Outing Date: 10-06-04
Air Temp: 50's
Water Temp: N/A
Water Level: normal
Water Color: 2-3' visibility
Fish Species: Steelhead, Brown Trout
Pattern Fished: Kastmasters, Various Streamers
Pattern Color: I went with light (white) and dark (brown/black) streamers
Fishing Quality: better than last time.
"HOLY SHIT" I shouted as my fly rod doubled over and line started SILENTLY peeling off my reel. SILENTLY because the drag got fried back in Canada...I think it got sand in it or something. I jumped from rock to rock, easily 20 feet above the water surface, then scurried down while holding my rod high, the line just clearing the rip rap as the fish dove deep. Rounding the corner I chased my fish as it swam along the wall...if it could this fish would take me all the way to open water! The 7wt. was nothing more than a slight shock absorber that kept me tethered to the beast. "PLEASE BE FAIR" I bemoaned, followed with " and don't be a carp", knowing that I wasn't getting the usual brown trout "headshakes" and I had no ability to turn the fish around. As I got it up, it really occurred to me that fair or foul, this fish totally had me beat...all I could do was hold on. The neighboring angler ALMOST got it in the net, but at the last second it slipped underneath. Moments later my tippet finally gave out as I tried to put the uber-hurt on this fish. Fair...foul...can't say we'll ever know (unless someone gets a big male brown swimming around with 2 streamers attached).

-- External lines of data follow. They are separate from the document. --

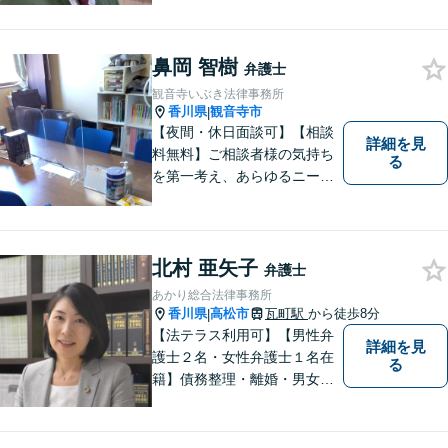
う方は、当事務所をご利用く
ださい。
鼻岡 智樹
弁護士
観音寺いぶき法律事務所
香川県
観音寺市
|
【夜間・休日面談可】【相談
詳細を見
料無料】ご相談者様の気持ち
る
を第一考え、あらゆるニーズ
にお応えできるプロフェッシ
ョナルとして、地域の皆さま
の問題解決のサポートをさせ
ていただきます。ご相談は無
北村 亜矢子
弁護士
料ですので、お気軽にご相談
あかり総合法律事務所
ください。
香川県
高松市
瓦町駅
から徒歩8分
|
【法テラス利用可】【男性弁
詳細を見
護士２名・女性弁護士１名在
る
籍】債務整理・離婚・男女問
題・相続・労働問題・企業法
務・犯罪被害者支援に注力。
丁寧な対応とわかりやすい説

How did my evening come to this? Simply put, I was going to give Kenosha Harbor another shot. DNR info suggested that the South Pier might be good; I made a cursory swing through the regular spots and didn't see any of my buddies cars, so I headed east. I don't have a net long enough for that area so when I arrived at 8:30 PM and found no one I was pretty sure I'd be SOL should things actually go my way. Fortunately, things DID NOT go my way..not a single hookup in the 30 minutes I spent casting.
I figured I may have to simply go around the entire harbor, spending just a bit of time at various spots until I found a good one. When I arrived back at the southwest rocks, I noticed a guy was fly casting. I didn't give it much thought at first...
Meanwhile I was casting spoons, watching fish surface now and again. When I finished one of my many casts, I looked down to see if my spoon was near the surface when I noticed a fish holding on the shade line less than a foot underneath the surface. Curious, I simply dangled my spoon about 2 feet away.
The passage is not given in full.